Apple often implements features to keep the average user’s personal data secure, but preventing sophisticated cyberattacks from state-sponsored hacking groups is much harder. To combat these high-level threats, Apple is rolling out a new “Lockdown Mode” for iOS/iPadOS 16 and macOS Ventura. But does it mean anything for you?
In its official announcement post, Apple says Lockdown Mode is intended for the “very few users who, because of who they are or what they do, may be personally targeted by some of the most sophisticated digital threats, such as those from NSO Group and other private companies developing state-sponsored mercenary spyware.” As the name implies, the feature outright blocks many of the most vulnerable features on Apple products to stop hackers from gaining access to a user’s data.
While in Lockdown Mode, any incoming message attachments (other than images) are blocked, including link previews. FaceTime calls and invitations through other Apple services from unknown contacts are also automatically blocked. These are all common vectors hackers use to slip malware or spyware onto a vulnerable device.

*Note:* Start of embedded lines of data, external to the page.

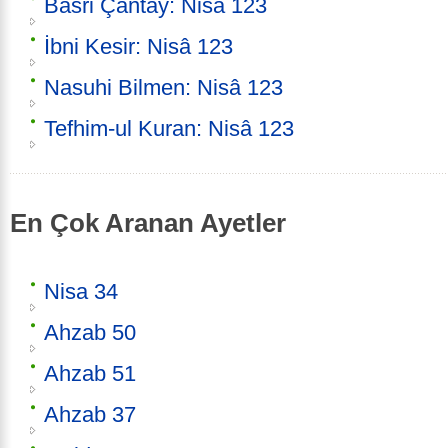
Basri Çantay: Nisâ 123
İbni Kesir: Nisâ 123
Nasuhi Bilmen: Nisâ 123
Tefhim-ul Kuran: Nisâ 123
En Çok Aranan Ayetler
Nisa 34
Ahzab 50
Ahzab 51
Ahzab 37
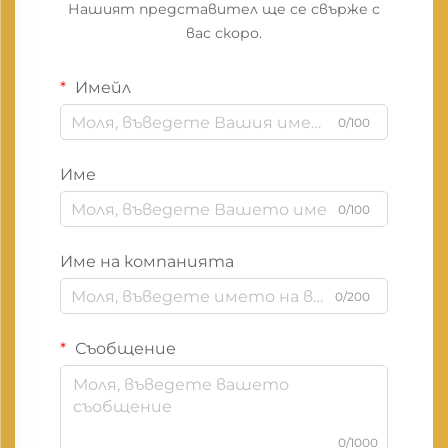
Нашият представител ще се свърже с
вас скоро.
Имейл
0/100
Име
0/100
Име на компанията
0/200
Съобщение
0/1000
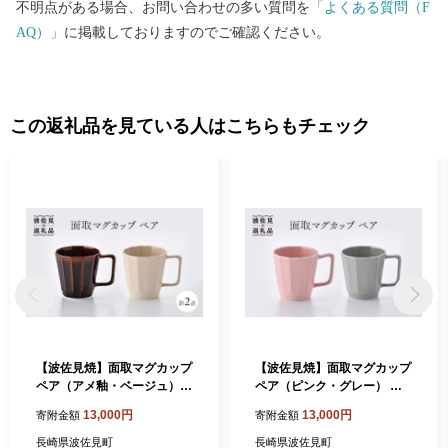
不明点がある場合、お問い合わせの多い質問を
「よくある質問（F
AQ）」
に掲載しておりますのでご確認ください。
この返礼品を見ている人はこちらもチェック
【波佐見焼】面取マグカップ
【波佐見焼】面取マグカップ
ペア（アメ釉・ベージュ）ス
ペア（ピンク・グレー） ス
ープカップ スープマグ 陶器
ープカップ スープマグ 陶器
13,000円
13,000円
寄附金額
寄附金額
食器 皿 【重山陶器】 [ZB16]
食器 皿 【重山陶器】 [ZB15]
長崎県波佐見町
長崎県波佐見町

Lockdown Mode can also prevent someone from physically accessing certain files on your phone. For example, all shared photo albums are made invisible and shared album invitations are blocked. Similarly, wired connections to external devices or accessories (such as computers) are disabled while the screen is locked, which stops someone from accessing your data. It also blocks features and settings changes, such as installing configuration profiles or enrolling in mobile device management.

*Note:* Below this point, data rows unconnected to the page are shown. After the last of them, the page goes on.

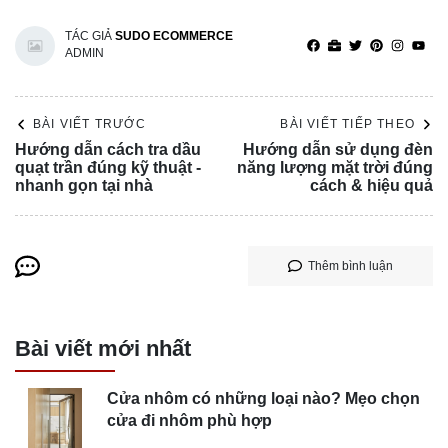
TÁC GIẢ
SUDO ECOMMERCE
ADMIN
BÀI VIẾT TRƯỚC
BÀI VIẾT TIẾP THEO
Hướng dẫn cách tra dầu
Hướng dẫn sử dụng đèn
quạt trần đúng kỹ thuật -
năng lượng mặt trời đúng
nhanh gọn tại nhà
cách & hiệu quả
Thêm bình luận
Bài viết mới nhất
Cửa nhôm có những loại nào? Mẹo chọn
cửa đi nhôm phù hợp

Lockdown Mode is turned off by default, since its heightened security settings are probably overkill for the average user, but the feature will be available on all iOS 16 and macOS Ventura-compatible devices, so anyone can use it. It’s available now in the latest Apple OS betas if you want to try it early, along with the many other new features available in iOS 16.

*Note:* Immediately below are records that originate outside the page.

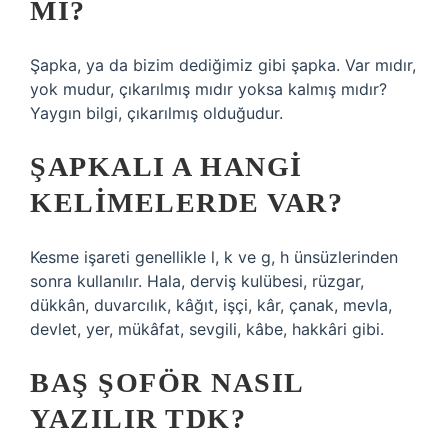
MI?
Şapka, ya da bizim dediğimiz gibi şapka. Var mıdır,
yok mudur, çıkarılmış mıdır yoksa kalmış mıdır?
Yaygın bilgi, çıkarılmış olduğudur.
ŞAPKALI A HANGI
KELIMELERDE VAR?
Kesme işareti genellikle l, k ve g, h ünsüzlerinden
sonra kullanılır. Hala, derviş kulübesi, rüzgar,
dükkân, duvarcılık, kâğıt, işçi, kâr, çanak, mevla,
devlet, yer, mükâfat, sevgili, kâbe, hakkâri gibi.
BAŞ ŞOFÖR NASIL
YAZILIR TDK?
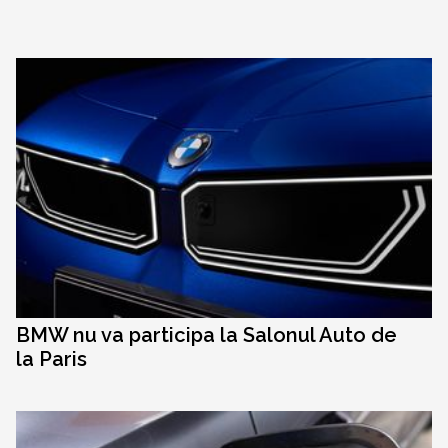
BMW nu va participa la Salonul Auto de
la Paris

How to enable Lockdown Mode on iOS/iPadOS 16 or macOS Ventura
- On iOS/iPad: Go to Settings > Privacy & Security.
- On Mac: Go to System Preferences > Privacy & Security.
- In the Privacy & Security screen, scroll down and select “Lockdown Mode.”
- A pop-up window will appear with details on Lockdown Mode. Click “Learn More” if you want more info, otherwise select “Turn on Lockdown Mode” to continue.
- Select “Turn on & restart” to confirm.
- Your device will reboot. Unlock using your device’s pin/passcode. All Lockdown Mode settings are now turned on. You can disable Lockdown Mode using the above steps as well.
It’s hard to imagine a reason you’d need to use Lockdown Mode, but it’s comforting to know it’s there. And if you’re looking to tune up your Apple device’s security in less aggressive ways, there are plenty of other privacy settings available for general iOS, iPad, and Mac users, including features that keep your iPhone data away from advertisers, and Safari settings that stop websites from tracking you.